ABOUT THIS EXERCISE - Among the entries, which lines carry the string "link"? Copy every one.

------------------------------

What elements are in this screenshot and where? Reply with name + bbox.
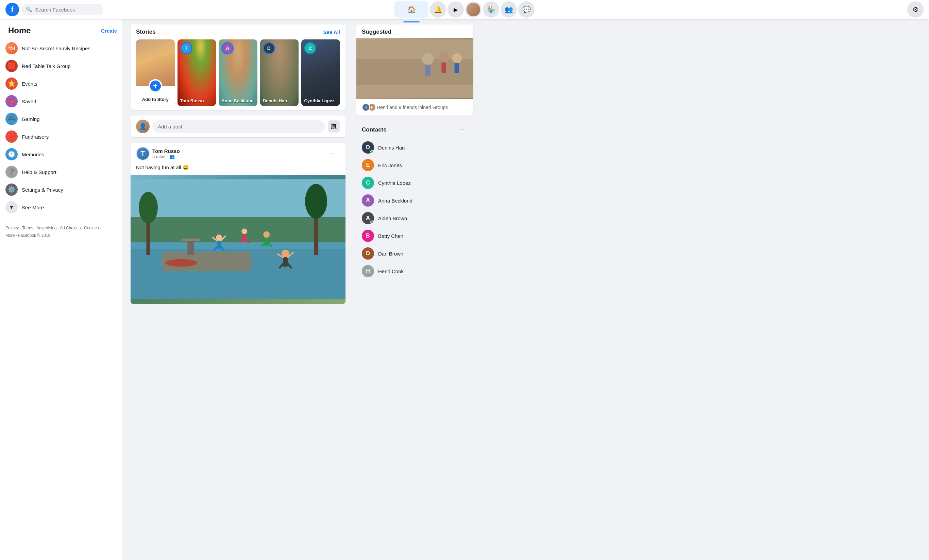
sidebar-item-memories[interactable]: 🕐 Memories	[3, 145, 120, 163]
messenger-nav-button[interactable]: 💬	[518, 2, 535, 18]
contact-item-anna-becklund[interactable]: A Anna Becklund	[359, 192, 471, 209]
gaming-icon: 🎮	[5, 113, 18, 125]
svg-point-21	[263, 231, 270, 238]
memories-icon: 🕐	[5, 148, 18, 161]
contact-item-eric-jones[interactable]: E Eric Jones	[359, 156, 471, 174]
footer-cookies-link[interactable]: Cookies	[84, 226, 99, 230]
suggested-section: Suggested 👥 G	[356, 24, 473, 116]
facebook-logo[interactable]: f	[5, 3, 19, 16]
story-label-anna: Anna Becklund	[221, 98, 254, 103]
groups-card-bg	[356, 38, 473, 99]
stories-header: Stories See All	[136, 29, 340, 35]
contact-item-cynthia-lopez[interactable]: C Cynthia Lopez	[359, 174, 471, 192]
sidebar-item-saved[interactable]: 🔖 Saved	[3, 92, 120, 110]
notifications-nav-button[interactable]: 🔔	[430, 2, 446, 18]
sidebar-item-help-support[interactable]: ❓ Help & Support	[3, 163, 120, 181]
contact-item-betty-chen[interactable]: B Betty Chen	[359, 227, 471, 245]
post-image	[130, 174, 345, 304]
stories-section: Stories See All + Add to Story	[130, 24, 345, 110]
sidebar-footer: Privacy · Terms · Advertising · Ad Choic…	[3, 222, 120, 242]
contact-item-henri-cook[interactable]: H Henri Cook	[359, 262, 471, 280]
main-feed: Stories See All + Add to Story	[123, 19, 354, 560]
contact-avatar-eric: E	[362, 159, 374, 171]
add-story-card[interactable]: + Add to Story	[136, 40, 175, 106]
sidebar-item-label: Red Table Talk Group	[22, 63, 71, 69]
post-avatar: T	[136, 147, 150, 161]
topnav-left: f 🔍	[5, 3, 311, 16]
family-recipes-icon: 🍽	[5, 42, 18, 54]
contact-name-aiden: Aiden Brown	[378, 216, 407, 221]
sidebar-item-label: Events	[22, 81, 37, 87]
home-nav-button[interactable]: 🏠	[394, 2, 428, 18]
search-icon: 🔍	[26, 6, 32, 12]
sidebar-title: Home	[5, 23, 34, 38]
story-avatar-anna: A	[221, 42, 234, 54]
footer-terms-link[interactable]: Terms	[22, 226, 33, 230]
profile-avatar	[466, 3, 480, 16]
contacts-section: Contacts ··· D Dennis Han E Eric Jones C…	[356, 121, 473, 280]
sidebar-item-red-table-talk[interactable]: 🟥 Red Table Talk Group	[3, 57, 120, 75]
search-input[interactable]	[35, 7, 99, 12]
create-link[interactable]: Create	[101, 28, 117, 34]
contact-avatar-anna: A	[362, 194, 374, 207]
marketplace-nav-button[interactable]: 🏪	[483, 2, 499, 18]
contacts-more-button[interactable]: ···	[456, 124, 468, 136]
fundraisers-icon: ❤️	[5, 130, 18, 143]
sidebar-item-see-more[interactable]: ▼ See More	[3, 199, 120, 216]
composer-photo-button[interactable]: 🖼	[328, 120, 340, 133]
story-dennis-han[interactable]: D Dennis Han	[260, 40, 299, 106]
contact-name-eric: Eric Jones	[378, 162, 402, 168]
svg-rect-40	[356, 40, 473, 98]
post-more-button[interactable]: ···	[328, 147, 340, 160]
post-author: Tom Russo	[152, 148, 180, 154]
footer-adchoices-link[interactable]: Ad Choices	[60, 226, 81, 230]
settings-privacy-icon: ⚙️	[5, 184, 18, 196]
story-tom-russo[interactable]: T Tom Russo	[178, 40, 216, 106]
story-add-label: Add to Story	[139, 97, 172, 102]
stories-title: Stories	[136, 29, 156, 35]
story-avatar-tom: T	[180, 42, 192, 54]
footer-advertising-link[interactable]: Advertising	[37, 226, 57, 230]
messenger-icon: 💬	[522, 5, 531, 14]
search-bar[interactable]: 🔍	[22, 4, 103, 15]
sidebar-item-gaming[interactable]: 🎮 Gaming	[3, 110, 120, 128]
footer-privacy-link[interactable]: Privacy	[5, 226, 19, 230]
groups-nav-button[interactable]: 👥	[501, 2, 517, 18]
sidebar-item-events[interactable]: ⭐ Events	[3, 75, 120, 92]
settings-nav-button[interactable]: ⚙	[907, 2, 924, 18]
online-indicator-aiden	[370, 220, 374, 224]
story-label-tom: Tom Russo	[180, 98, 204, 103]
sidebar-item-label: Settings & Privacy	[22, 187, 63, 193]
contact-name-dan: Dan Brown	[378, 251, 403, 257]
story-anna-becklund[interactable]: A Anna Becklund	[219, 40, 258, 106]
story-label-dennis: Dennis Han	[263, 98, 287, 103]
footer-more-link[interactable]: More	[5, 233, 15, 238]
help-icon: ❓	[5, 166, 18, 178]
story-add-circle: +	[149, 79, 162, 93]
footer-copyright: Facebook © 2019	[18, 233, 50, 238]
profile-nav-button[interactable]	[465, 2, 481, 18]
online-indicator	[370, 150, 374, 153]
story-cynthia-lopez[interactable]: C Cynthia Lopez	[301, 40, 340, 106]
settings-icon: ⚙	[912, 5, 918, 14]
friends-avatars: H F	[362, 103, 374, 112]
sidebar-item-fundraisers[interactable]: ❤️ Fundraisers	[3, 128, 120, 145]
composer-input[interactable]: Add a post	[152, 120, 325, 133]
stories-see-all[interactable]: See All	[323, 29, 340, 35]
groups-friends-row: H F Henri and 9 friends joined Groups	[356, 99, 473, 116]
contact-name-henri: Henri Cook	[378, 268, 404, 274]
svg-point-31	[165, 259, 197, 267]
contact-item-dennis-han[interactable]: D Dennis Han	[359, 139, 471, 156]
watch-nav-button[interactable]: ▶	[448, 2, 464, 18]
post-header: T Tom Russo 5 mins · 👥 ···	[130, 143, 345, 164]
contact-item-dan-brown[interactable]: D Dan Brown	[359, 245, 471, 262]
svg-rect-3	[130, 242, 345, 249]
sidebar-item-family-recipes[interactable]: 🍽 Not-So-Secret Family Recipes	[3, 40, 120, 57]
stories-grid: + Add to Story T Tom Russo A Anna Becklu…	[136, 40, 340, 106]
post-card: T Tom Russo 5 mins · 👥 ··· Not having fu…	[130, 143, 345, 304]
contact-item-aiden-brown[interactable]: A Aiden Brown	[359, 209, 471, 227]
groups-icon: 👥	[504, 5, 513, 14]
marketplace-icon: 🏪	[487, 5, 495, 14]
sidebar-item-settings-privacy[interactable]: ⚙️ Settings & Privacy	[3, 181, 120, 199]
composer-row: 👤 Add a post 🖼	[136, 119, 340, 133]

------------------------------

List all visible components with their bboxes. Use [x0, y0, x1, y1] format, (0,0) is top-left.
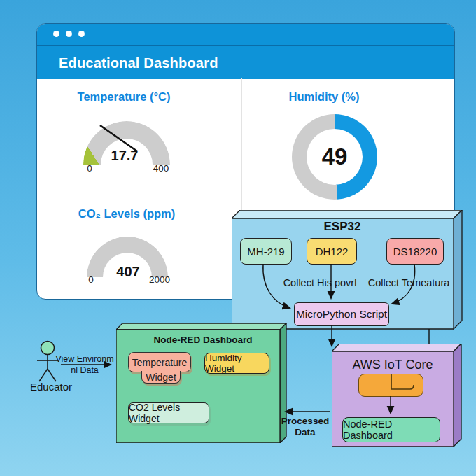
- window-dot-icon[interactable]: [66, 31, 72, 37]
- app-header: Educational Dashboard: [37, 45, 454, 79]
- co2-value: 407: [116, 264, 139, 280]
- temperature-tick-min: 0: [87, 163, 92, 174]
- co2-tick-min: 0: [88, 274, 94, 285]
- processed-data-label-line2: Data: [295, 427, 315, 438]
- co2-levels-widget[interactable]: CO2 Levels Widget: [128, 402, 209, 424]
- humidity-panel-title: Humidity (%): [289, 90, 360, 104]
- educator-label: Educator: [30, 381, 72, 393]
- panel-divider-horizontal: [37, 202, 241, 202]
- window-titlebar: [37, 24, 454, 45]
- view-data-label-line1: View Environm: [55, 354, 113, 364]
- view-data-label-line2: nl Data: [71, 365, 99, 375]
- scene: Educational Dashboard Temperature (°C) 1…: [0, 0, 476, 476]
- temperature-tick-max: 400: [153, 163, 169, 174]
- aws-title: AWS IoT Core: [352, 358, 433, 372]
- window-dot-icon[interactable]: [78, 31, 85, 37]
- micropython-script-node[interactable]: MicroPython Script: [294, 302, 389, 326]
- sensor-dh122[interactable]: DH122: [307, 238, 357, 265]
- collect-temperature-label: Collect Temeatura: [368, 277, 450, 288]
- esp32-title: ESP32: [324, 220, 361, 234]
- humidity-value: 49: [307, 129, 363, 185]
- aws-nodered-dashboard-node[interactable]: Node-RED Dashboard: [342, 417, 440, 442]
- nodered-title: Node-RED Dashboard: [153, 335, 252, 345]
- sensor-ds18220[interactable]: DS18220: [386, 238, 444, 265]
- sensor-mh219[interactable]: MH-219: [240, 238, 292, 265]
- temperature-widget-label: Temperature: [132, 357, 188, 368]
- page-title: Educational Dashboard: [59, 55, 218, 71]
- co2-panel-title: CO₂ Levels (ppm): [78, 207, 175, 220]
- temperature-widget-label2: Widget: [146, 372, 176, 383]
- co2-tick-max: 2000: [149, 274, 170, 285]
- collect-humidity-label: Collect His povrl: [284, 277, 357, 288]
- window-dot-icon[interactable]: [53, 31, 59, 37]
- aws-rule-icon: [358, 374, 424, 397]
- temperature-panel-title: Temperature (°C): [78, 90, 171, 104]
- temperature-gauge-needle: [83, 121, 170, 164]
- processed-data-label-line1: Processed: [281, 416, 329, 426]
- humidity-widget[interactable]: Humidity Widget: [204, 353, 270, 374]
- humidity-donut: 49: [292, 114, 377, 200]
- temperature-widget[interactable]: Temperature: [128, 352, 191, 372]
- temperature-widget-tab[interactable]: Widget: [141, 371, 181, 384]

------------------------------

SOLUTION TO THE PROBLEM -
footer-cookies-link[interactable]: Cookies	[84, 226, 99, 230]
footer-terms-link[interactable]: Terms	[22, 226, 33, 230]
create-link[interactable]: Create	[101, 28, 117, 34]
footer-adchoices-link[interactable]: Ad Choices	[60, 226, 81, 230]
footer-advertising-link[interactable]: Advertising	[37, 226, 57, 230]
footer-privacy-link[interactable]: Privacy	[5, 226, 19, 230]
footer-more-link[interactable]: More	[5, 233, 15, 238]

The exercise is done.